WHAT YOU HAVE TO DO: Once you find the line with "Describe the element at coordinates (149, 2514)" in the data below, transcribe exactly each line from there to the line with "The image size", inclusive, and nothing else. Drop the pictures.

EXERCISE INPUTS:
★ ★ ★ ★ ★ ★ ★

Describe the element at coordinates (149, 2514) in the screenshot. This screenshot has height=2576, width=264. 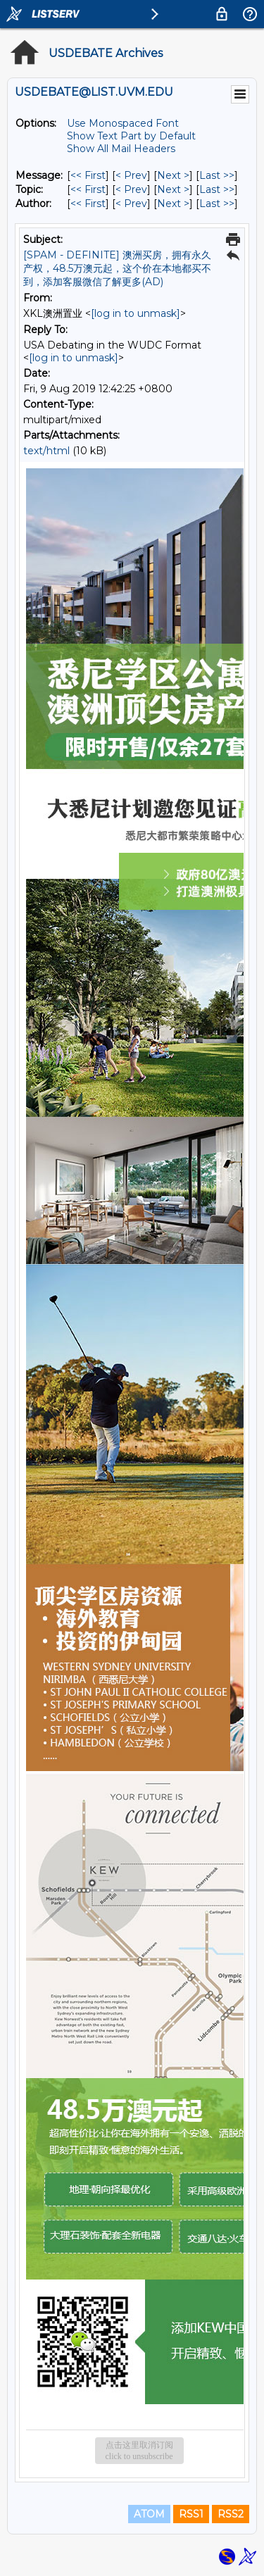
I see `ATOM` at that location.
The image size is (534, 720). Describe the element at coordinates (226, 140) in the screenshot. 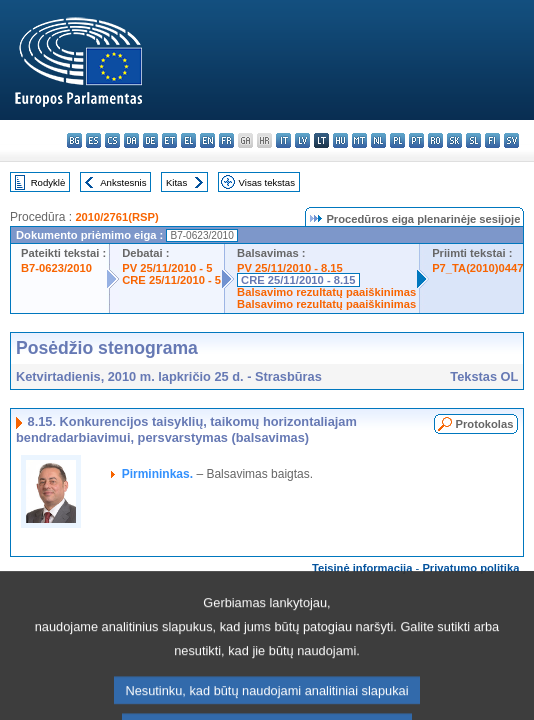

★ ★ ★ ★ ★ ★ ★

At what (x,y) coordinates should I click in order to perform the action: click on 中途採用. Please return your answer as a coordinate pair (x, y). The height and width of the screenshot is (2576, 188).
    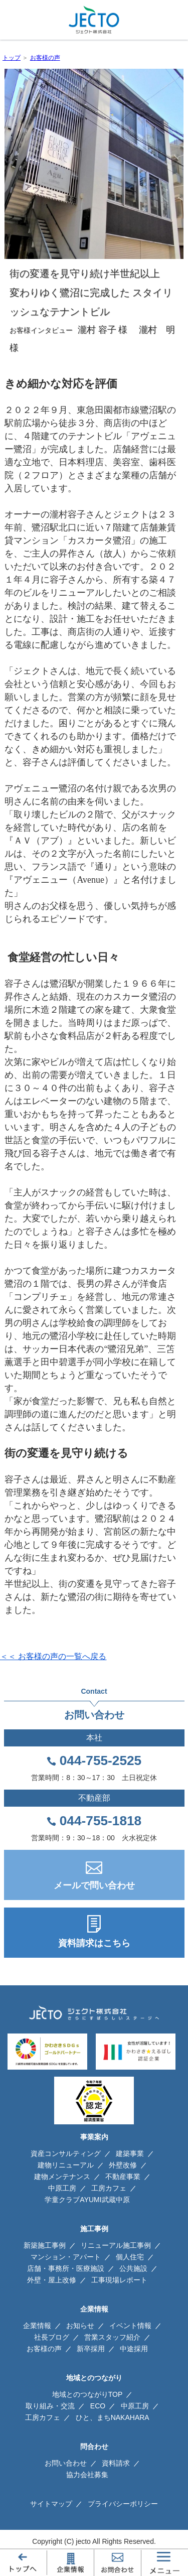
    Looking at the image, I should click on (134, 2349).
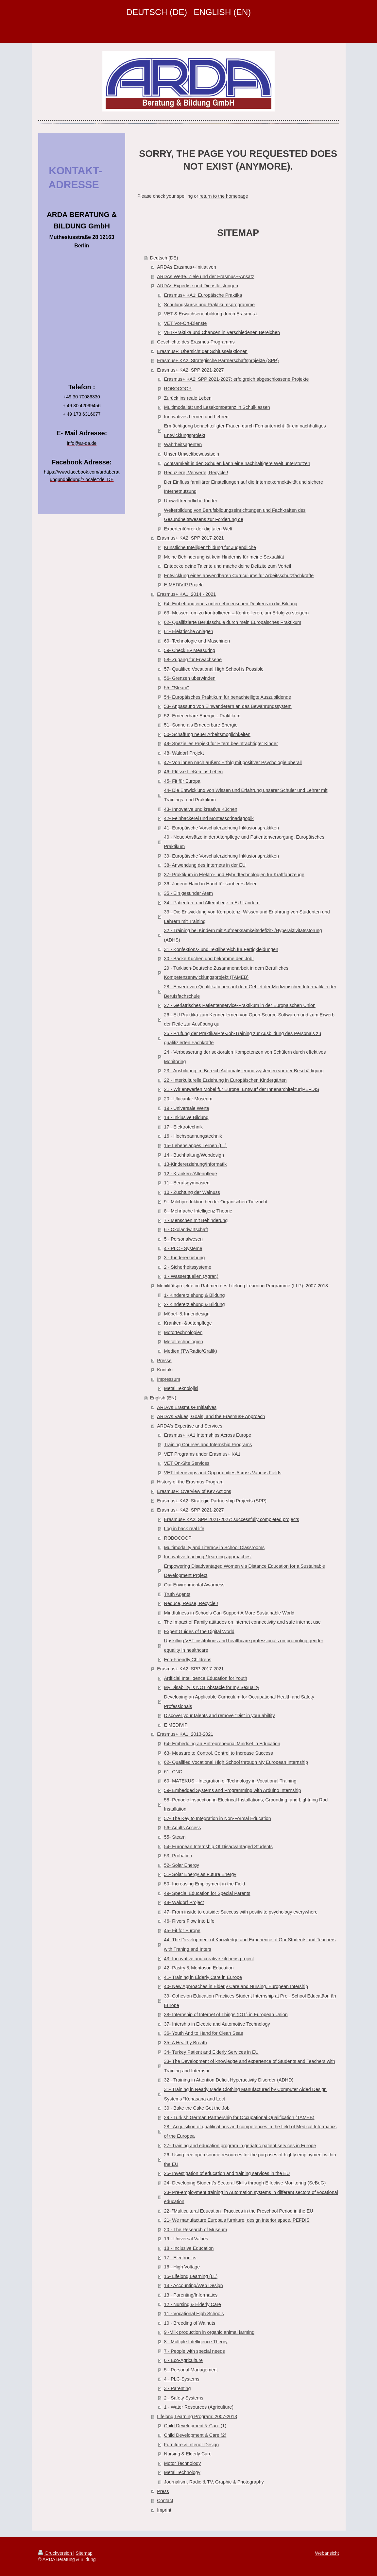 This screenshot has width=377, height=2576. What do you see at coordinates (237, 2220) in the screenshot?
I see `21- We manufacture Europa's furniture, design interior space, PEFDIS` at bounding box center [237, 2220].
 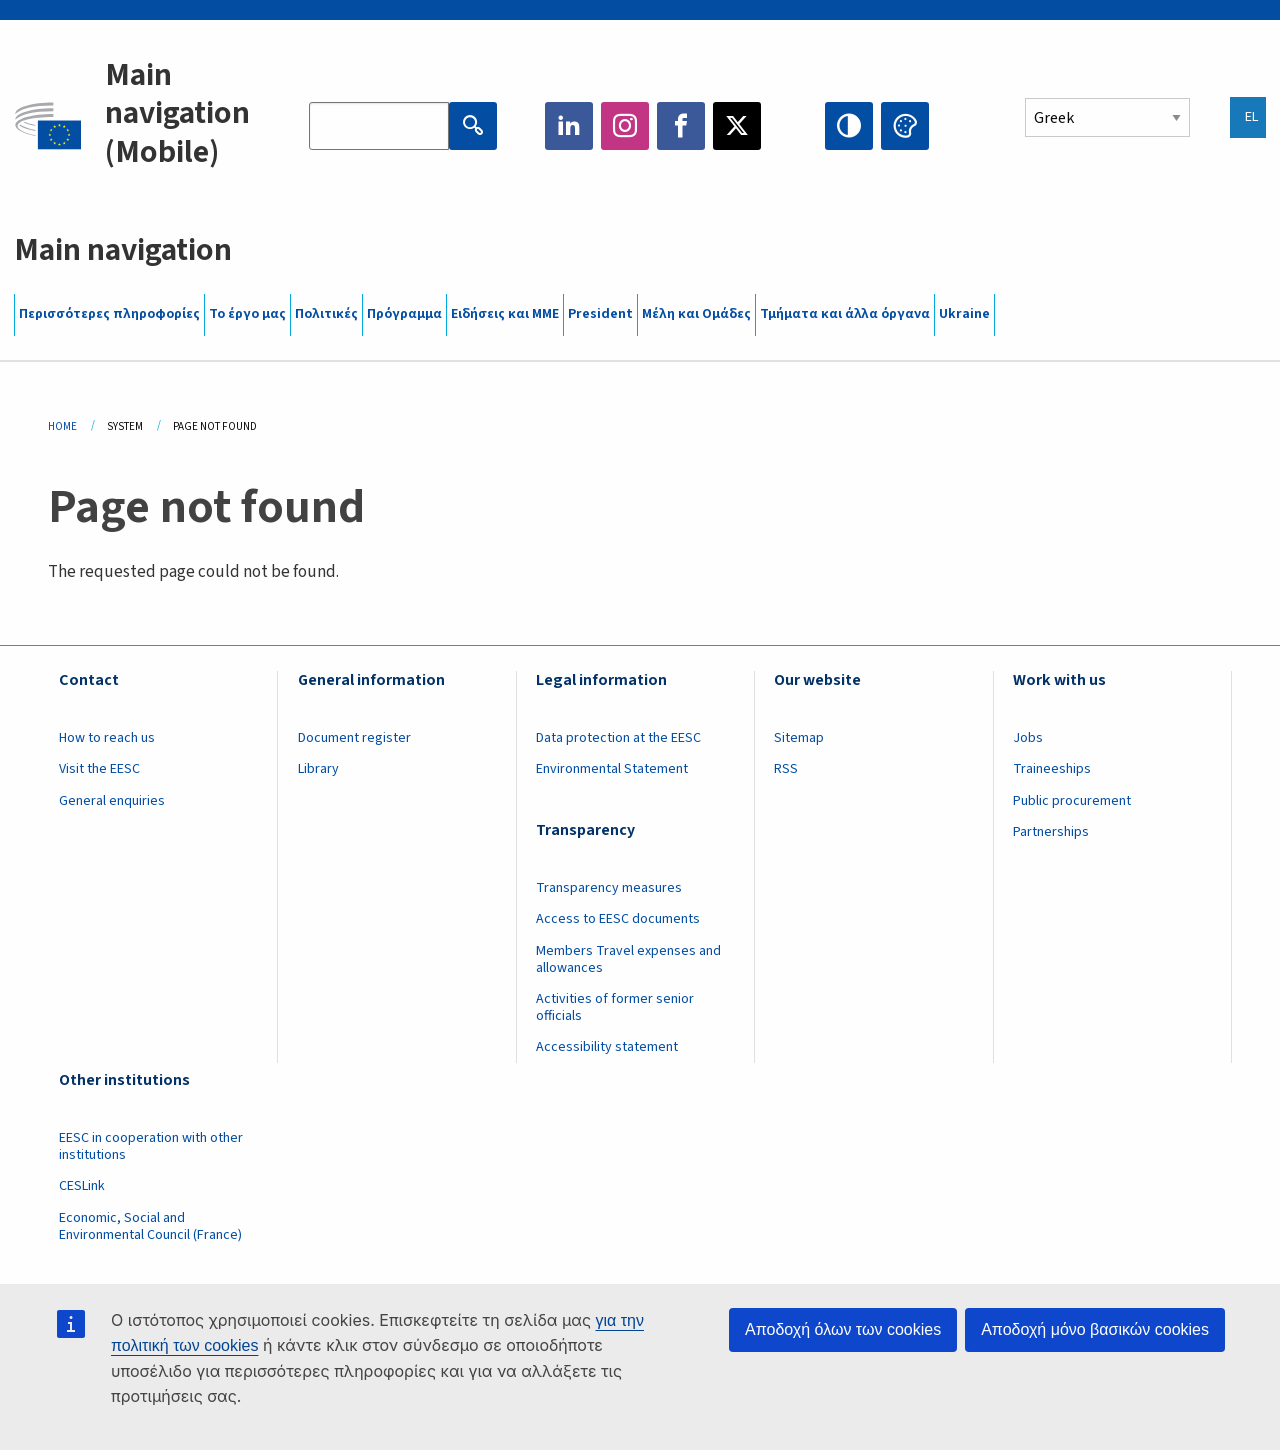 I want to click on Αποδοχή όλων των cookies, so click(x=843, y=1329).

★ ★ ★ ★ ★ ★ ★

SOLUTION FOR THIS EXERCISE:
Describe the element at coordinates (149, 2514) in the screenshot. This screenshot has height=2576, width=264. 
I see `ATOM` at that location.
The image size is (534, 720). Describe the element at coordinates (226, 140) in the screenshot. 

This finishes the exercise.